Normwert Frauen unter 50: bis 20 mm/h ·
Normwert Frauen über 50: bis 25 mm/h ·
Normwert Männer unter 50: bis 15 mm/h ·
Normwert Männer über 50: bis 20 mm/h ·
Normwert Kinder: je nach Alter 1–15 mm/h
Kurzüberblick
- BSG ist ein unspezifischer Entzündungstest (Internisten im Netz (Fachärzte))
- Normwerte variieren nach Alter und Geschlecht (netDoktor (medizinisches Nachschlagewerk))
- Erhöhte BSG tritt bei Infektionen, Autoimmunerkrankungen und Tumoren auf (netDoktor (medizinische Redaktion))
- Ob eine leichte Erhöhung ohne Symptome behandlungsbedürftig ist
- Wie stark Stress allein die BSG beeinflussen kann
- BSG bleibt bei chronischen Entzündungen über Wochen erhöht – CRP normalisiert sich schneller (Pharmazeutische Zeitung (Fachpublikation))
- Bei erhöhter BSG: gezielte Diagnostik mit CRP, Blutbild und klinischer Untersuchung (netDoktor (medizinische Redaktion))
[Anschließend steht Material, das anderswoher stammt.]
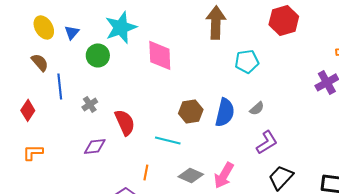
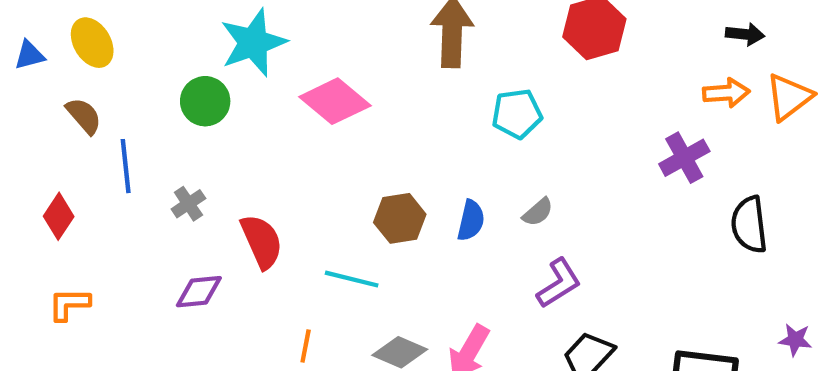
blue triangle: (72, 32) -> (29, 55), moved, turned 35
pink diamond: (160, 55) -> (335, 101), turned -48
blue semicircle: (225, 112) -> (471, 220), size x0.7

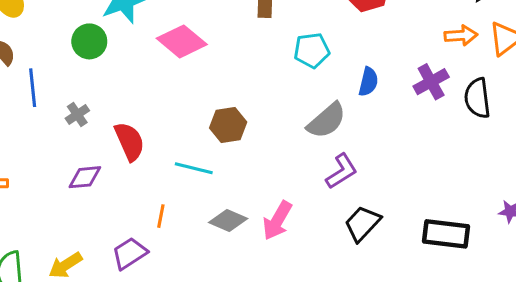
gray semicircle: (538, 212) -> (327, 120), size x1.8
blue semicircle: (471, 220) -> (368, 82), moved
black semicircle: (749, 225) -> (477, 98), moved

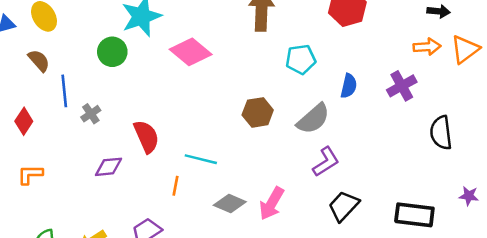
black semicircle: (477, 98) -> (441, 133), moved
gray cross: (77, 115) -> (91, 114), moved
brown hexagon: (228, 125) -> (258, 112), moved
orange line: (161, 216) -> (175, 186), moved

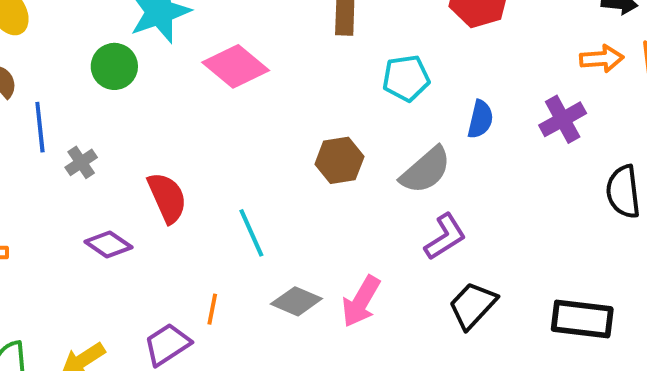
cyan line: (201, 159) -> (251, 233), turned 52
purple diamond: (108, 167) -> (108, 245), turned 40
orange line: (175, 186) -> (212, 309), moved

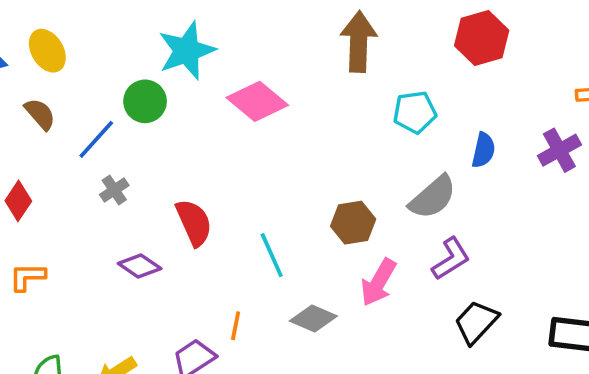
blue line: (40, 127) -> (96, 139), moved, turned 48
brown hexagon: (339, 160) -> (353, 223), moved
pink arrow: (361, 301) -> (378, 282), moved

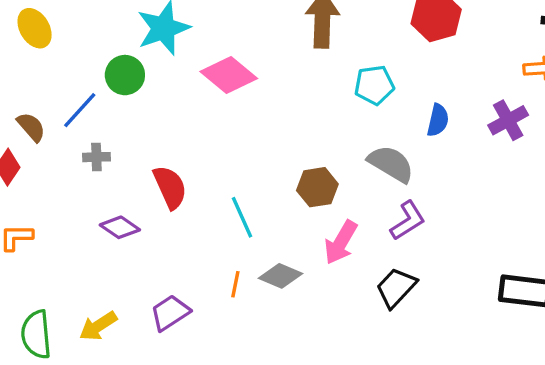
brown semicircle: (40, 114) -> (31, 127), moved
gray cross: (114, 190) -> (96, 157), turned 32
gray semicircle: (433, 197) -> (391, 164), turned -108
black trapezoid: (476, 322) -> (396, 288), moved
orange line: (236, 326) -> (235, 284), moved

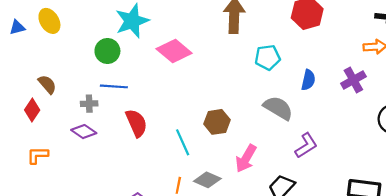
blue line: (80, 110) -> (114, 86), moved, turned 52
brown hexagon: (317, 187) -> (217, 122), moved
purple L-shape: (408, 221) -> (306, 146), moved
purple diamond: (120, 227) -> (84, 132), moved

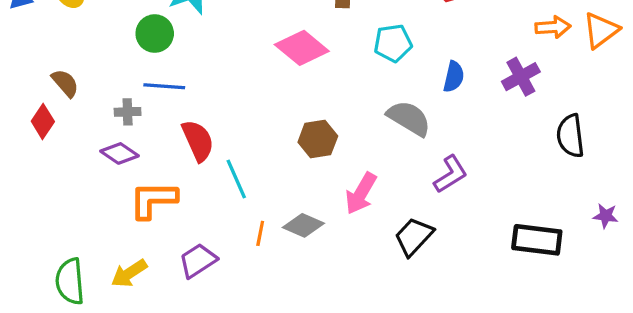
pink diamond: (174, 51) -> (302, 48), moved
cyan line: (183, 142) -> (236, 179), moved
orange L-shape: (38, 155) -> (153, 200), moved, size x1.5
Sechs zentrale Werte, ein klares Muster: Die BSG-Normwerte sind geschlechts- und altersabhängig und dienen als erste Orientierung – nicht als alleinige Diagnose.
| Merkmal | Wert |
|---|---|
| Normwert Frau unter 50 | bis 20 mm/h |
| Normwert Frau über 50 | bis 25 mm/h |
| Normwert Mann unter 50 | bis 15 mm/h |
| Normwert Mann über 50 | bis 20 mm/h |
| Stark erhöhter Wert | über 100 mm/h |
| Messdauer | 1 Stunde (Primärwert) und 2 Stunden |
Wie hoch sollte der BSG-Wert sein?
Die Normwerte sind keine festen Grenzen, sondern Orientierungspunkte, die mit dem Alter steigen und bei Frauen physiologisch höher liegen.
BSG-Normwerte nach Alter und Geschlecht
- Frauen unter 50 Jahren: bis 20 mm/h in der ersten Stunde (netDoktor (medizinisches Nachschlagewerk))
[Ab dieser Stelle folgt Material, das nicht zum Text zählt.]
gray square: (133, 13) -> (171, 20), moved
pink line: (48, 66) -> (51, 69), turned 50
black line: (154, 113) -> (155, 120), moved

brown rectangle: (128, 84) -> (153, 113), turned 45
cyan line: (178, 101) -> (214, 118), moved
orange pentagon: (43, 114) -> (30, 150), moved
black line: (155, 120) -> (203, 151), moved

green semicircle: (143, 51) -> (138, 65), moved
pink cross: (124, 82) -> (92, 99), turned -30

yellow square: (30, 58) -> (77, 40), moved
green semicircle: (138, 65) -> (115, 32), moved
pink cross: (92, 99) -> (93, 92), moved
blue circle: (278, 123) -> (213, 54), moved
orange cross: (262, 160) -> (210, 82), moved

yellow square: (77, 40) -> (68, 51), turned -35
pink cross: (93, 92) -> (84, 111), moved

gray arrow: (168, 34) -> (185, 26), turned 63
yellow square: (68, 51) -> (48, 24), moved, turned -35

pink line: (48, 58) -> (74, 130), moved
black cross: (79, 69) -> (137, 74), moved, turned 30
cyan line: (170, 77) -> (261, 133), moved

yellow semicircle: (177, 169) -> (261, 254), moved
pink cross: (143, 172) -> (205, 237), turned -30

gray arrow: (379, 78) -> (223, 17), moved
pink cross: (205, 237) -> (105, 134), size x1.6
- Männer unter 50 Jahren: bis 15 mm/h in der ersten Stunde (netDoktor (medizinisches Nachschlagewerk))
- Frauen ab 50 Jahren: bis 30 mm/h in der ersten Stunde (Gesundheits-Lexikon (medizinisches Fachportal))
- Männer ab 50 Jahren: bis 20 mm/h in der ersten Stunde (Gesundheits-Lexikon (medizinisches Fachportal))
- Kinder und Jugendliche (4 Wochen bis 15 Jahre): 3 bis 13 mm/h (Onmeda (Gesundheitsportal))
BSG-Werte Tabelle für Frauen
Vier Altersgruppen, eine Richtung: Bei Frauen ist die Blutsenkung aufgrund hormoneller Einflüsse und des durchschnittlich niedrigeren Hämatokrits etwas höher als bei Männern.
| Altersgruppe | Normwert (1. Stunde) |
|---|---|
| Frauen unter 50 Jahre | bis 20 mm/h |
| Frauen über 50 Jahre | bis 30 mm/h |
| Frauen in der Schwangerschaft | bis 40–50 mm/h (physiologisch) |
Die Angaben zur Schwangerschaft finden sich in der Fachliteratur als physiologische Erhöhung – der Körper produziert mehr Fibrinogen, was die Senkung beschleunigt. Die Pharmazeutische Zeitung weist darauf hin, dass die Werte in der Fachliteratur insgesamt schwanken und laborabhängig sind (Pharmazeutische Zeitung (Fachpublikation)).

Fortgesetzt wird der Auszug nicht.